Related Article: Practice nurses – the ARRS’s collateral damage?

And it suggested GPNs in ARRS could face ‘unstable employment’, with fixed-term contracts instead of permanent ones.

In January, Nursing in Practice heard how the introduction of GPNs to ARRS risked ‘significant instability’ that could ‘deplete’ practices of nurses.

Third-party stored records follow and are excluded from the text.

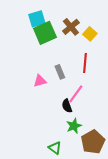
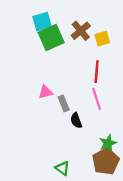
yellow square: (90, 34) -> (102, 39), turned 32
gray rectangle: (60, 72) -> (64, 103), moved
pink line: (76, 94) -> (97, 99), moved, turned -54
green star: (74, 126) -> (108, 143), moved

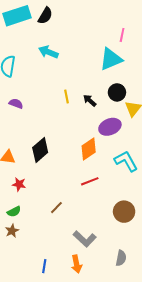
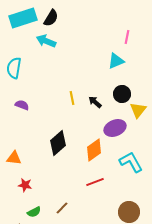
cyan arrow: (48, 52) -> (46, 41), moved
cyan triangle: (111, 59) -> (116, 61), size x0.7
black diamond: (40, 150) -> (58, 143), moved
green semicircle: (14, 212) -> (34, 212), moved

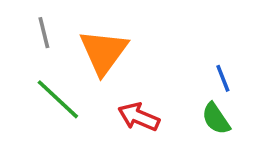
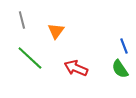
orange triangle: (104, 52) -> (56, 31), size x0.6

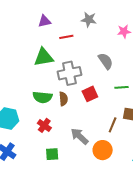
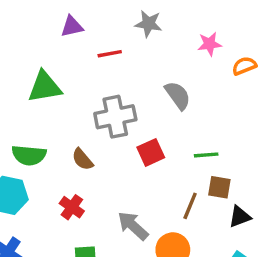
green triangle: (44, 57) -> (45, 87), moved
green line: (122, 87) -> (206, 155), moved
green semicircle: (43, 97) -> (29, 155), moved
brown semicircle: (63, 99) -> (82, 159), moved, turned 144

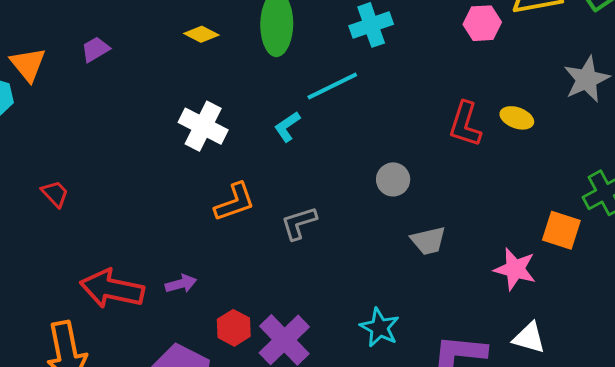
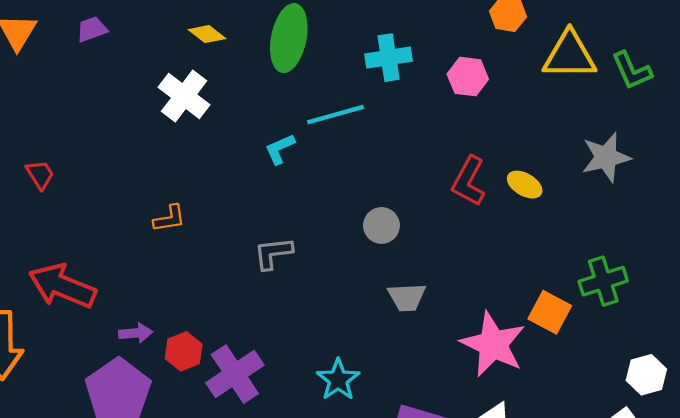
pink hexagon: (482, 23) -> (468, 77), moved
white cross: (203, 126) -> (184, 96), moved
red trapezoid: (55, 194) -> (40, 175), moved
orange L-shape: (235, 202) -> (169, 219), moved, size x0.7
pink star: (515, 269) -> (493, 344), size x1.4
purple arrow: (181, 284) -> (136, 333), moved

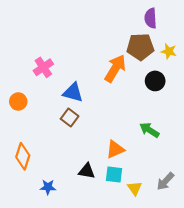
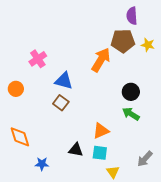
black circle: (155, 81) -> (131, 92), moved
orange diamond: (23, 156) -> (20, 137), turned -35
yellow triangle: (135, 188) -> (113, 172), moved

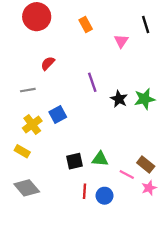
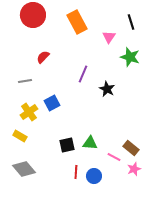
orange rectangle: (86, 24) -> (77, 22), size x1.6
purple line: (92, 82) -> (83, 74), turned 42
green star: (145, 99) -> (130, 57), moved, turned 30

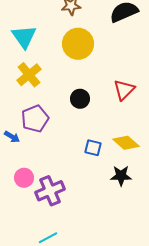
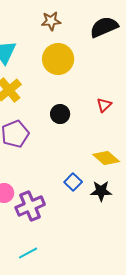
red triangle: (124, 90) -> (104, 105), size x0.7
blue square: (93, 148) -> (73, 182), moved, turned 30

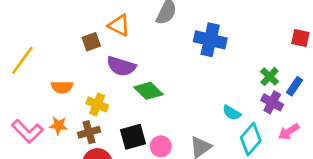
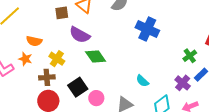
green cross: (269, 77) -> (190, 56), moved
cyan semicircle: (232, 113) -> (142, 81), moved
orange star: (59, 126) -> (25, 59), moved
black square: (133, 137) -> (78, 87), turned -30

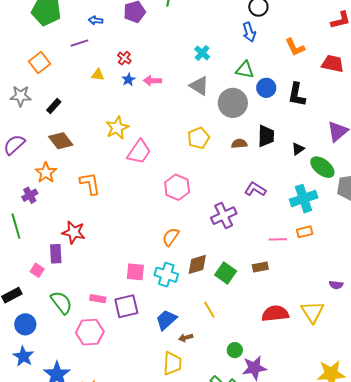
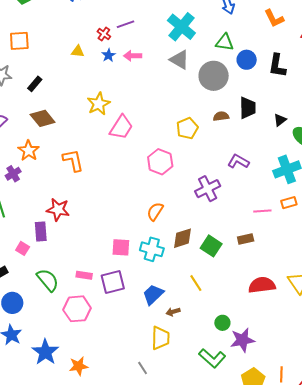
purple line: (79, 43) -> (125, 24), moved
cyan cross: (202, 53) -> (181, 27), size x1.8
orange square: (40, 63) -> (19, 41), turned 35
yellow pentagon: (199, 138) -> (187, 128), moved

Also in January, an exclusive white paper published by Nursing in Practice’s publisher Cogora revealed that GP practices across England are struggling to recruit much-needed nurses because they are unable to match salaries given elsewhere.

As part of last year’s contract, the enhanced practice nurse role was added to the ARRS – designed to be a role that delivers ‘enhanced clinical care’ and to act as a ‘clinical role model’ for evidence-based practice.

Nursing associates and advanced nurse practitioners are also already included within the ARRS scheme.

Today, the BMA said it had accepted various proposals from the government that it said will see ‘important revisions made’ to the 2025/26 contract for GPs and PCNs.

The proposals represent a ‘crucial step towards recovery’ for practices in England, the BMA added, and includes an £889m uplift in funding for the general medical services contract.

Related Article: Practices struggling to recruit nurses due to salary constraints, finds report

According to the BMA, the increase, which is in addition to a £433m investment applied to the contract last autumn, will provide a 7.2% cash growth in contract funding, ‘helping to fund a range of initiatives to support practices’.

Chair of the BMA’s GP Committee Dr Katie Bramall-Stainer said today on BBC Breakfast: ‘We’ve still got a very long journey of recovery to come, and I think the first signs of green shoots that patients will experience is that they will start to get to know their doctor and the staff at their local surgery.

‘Local surgeries aren’t closing, surgeries are advertising for more staff, for more nurses and GPs to provide more appointments. But that’s going to take time, because we’ve got a very long way to go.’